# super skunk bud porn



## dr pyro (Jun 29, 2009)

images may cause drooling


----------



## dr pyro (Jun 29, 2009)

and some more chopped them earlier my fingers are stilll sticking to keyboard


----------



## dr pyro (Jun 29, 2009)

let me know what you guys think


----------



## DirtySouth (Jun 29, 2009)

Nice I got her cousin.Let me know more,did u do a journal?Want to know if I should mom her or bud her.Thanx


----------



## phatpharmer (Jun 29, 2009)

Beautiful little frosty girls you got there! Enjoy the Smoke!

                                        Phatpharmer


----------



## dr pyro (Jun 29, 2009)

no journal. i can't wait to smoke these bad boys


----------



## dr pyro (Jun 29, 2009)

i took alot of cuttings from the bottom as she went into flower i'm glad i did.it took 45 days of flower half amber half cloudy.


----------



## SPEARCHUCKER (Jun 29, 2009)

They look fantastic.
I love me some Skunk varieties.


----------



## SherwoodForest (Jun 30, 2009)

Sick!

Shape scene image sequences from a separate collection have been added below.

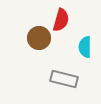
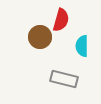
brown circle: moved 1 px right, 1 px up
cyan semicircle: moved 3 px left, 1 px up
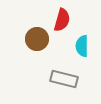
red semicircle: moved 1 px right
brown circle: moved 3 px left, 2 px down
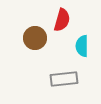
brown circle: moved 2 px left, 1 px up
gray rectangle: rotated 20 degrees counterclockwise
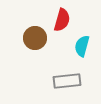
cyan semicircle: rotated 15 degrees clockwise
gray rectangle: moved 3 px right, 2 px down
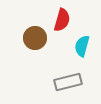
gray rectangle: moved 1 px right, 1 px down; rotated 8 degrees counterclockwise
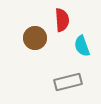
red semicircle: rotated 20 degrees counterclockwise
cyan semicircle: rotated 35 degrees counterclockwise
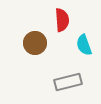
brown circle: moved 5 px down
cyan semicircle: moved 2 px right, 1 px up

I want 20 pounds of that stuff to magically appear before me.:hubba:


----------



## thedonofchronic (Jun 30, 2009)

nice nice lookin real nice

the don


----------



## Relentless999 (Jul 2, 2009)

very nice looking.  which breeder is that from?  i germd 10 white label super skunk and 0 germinated


----------



## DirtySouth (Jul 2, 2009)

:holysheep: :stuff-1125699181_i_ :hitchair: 





			
				Relentless999 said:
			
		

> very nice looking. which breeder is that from? i germd 10 white label super skunk and 0 germinated


 
How did you "try" 2 germ.?


----------



## dr pyro (Jul 2, 2009)

g13 was the breeder afree b awhile back.ok so  that skunk gave me 6 oz wet not dried my pure gold gave me 5 oz and i had 2- nl x skunk that gave me 15 oz so 4 plants 26 oz wet of coarse will see what it dries out to be. those skunk buds where so dense almost as hard as a golf ball


----------



## dr pyro (Jul 2, 2009)

i have some pics of those too i'll load them probally on sun leaving town for a bit


----------



## phatpharmer (Jul 2, 2009)

Way off topic but I noticed that your reputation indicator is red, I've never see that before, all other rep indicators are Green, do you know why that is?
Great lookin girls though, my guess is 8-10 oz dry wieght!


                                                    Phatpharmer


----------



## dr pyro (Jul 2, 2009)

i have no clue why its red some mod may wanna chime in to enlighten you and me why that is.


----------



## phatpharmer (Jul 2, 2009)

Wierd!:confused2:


----------



## maineharvest (Jul 3, 2009)

Im pretty sure its from getting negative reputation


----------



## dr pyro (Jul 5, 2009)

it is neg rep i was slammed about my atttitude post.hick fixed thanks hick


----------



## Alistair (Jul 5, 2009)

I grew one of those free Super Skunks.  Your's looks just like mine did.  Nice smoke too!


----------



## dr pyro (Jul 6, 2009)

i just fired some up and got ripped def good smoke.


----------



## ForTheCause (Jul 6, 2009)

yummy to my tummy


----------



## djsmaverick (Jul 6, 2009)

All i've gotta say is I hope any one of our 12 turn out to be as pretty as yours. They are beautys. Well done. :clap:


----------



## Budders Keeper (Jul 6, 2009)

Looks like a job well done. I believe a celebration is in order!


----------



## Littlelevy (Jul 13, 2009)

im so jealous of ur plants ) i need a safe, legit, reliable place to buy seeds that will grow like this! if u can help that'd be great 

peace


----------



## dr pyro (Jul 14, 2009)

attitude has them g13 was the breeder


----------



## mountain man (Jul 29, 2009)

G13 Super Skunk from attitude as well. Its in my front yard in a pot. Slow to finish outside after starting indoors. Another week to go yet, easy, 7 weeks now.


----------



## dekgib (Sep 6, 2009)

sweet


----------



## 2Dog (Sep 6, 2009)

:holysheep: :hubba: Looks bomb! great buds and great pictures! would love to see a big bowl of the end product....


----------



## dr pyro (Sep 6, 2009)

smoked it all i'll get my new pics up soon


----------